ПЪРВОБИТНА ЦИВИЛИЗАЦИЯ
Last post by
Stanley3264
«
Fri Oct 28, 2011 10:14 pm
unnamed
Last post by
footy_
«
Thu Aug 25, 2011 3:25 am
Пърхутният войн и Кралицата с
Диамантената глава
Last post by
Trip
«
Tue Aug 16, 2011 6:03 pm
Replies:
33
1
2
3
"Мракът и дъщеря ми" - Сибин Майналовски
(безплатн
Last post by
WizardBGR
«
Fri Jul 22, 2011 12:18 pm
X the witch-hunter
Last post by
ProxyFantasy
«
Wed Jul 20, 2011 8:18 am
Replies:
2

■ ■ ■

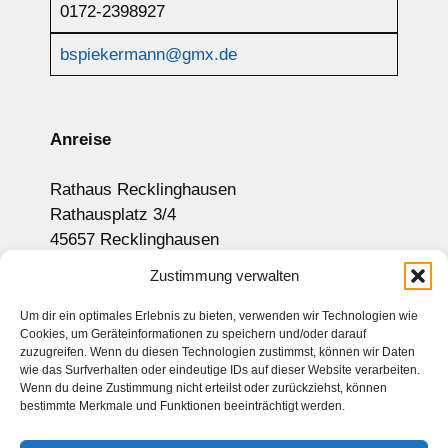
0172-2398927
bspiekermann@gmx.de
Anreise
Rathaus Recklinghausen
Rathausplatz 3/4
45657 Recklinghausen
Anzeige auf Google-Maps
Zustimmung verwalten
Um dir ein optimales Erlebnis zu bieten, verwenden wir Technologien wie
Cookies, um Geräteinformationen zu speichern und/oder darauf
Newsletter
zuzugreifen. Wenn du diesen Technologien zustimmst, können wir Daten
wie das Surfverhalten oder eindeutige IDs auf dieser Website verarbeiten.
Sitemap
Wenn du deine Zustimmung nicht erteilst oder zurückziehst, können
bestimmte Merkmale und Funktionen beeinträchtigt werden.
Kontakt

■ ■ ■

▶ [EXERCISE PROMPT]
Find the lines of the listing above that hold "Zustimmung". Please copy them.

▶ [SOLUTION TO THIS EXERCISE]
Zustimmung verwalten
Wenn du deine Zustimmung nicht erteilst oder zurückziehst, können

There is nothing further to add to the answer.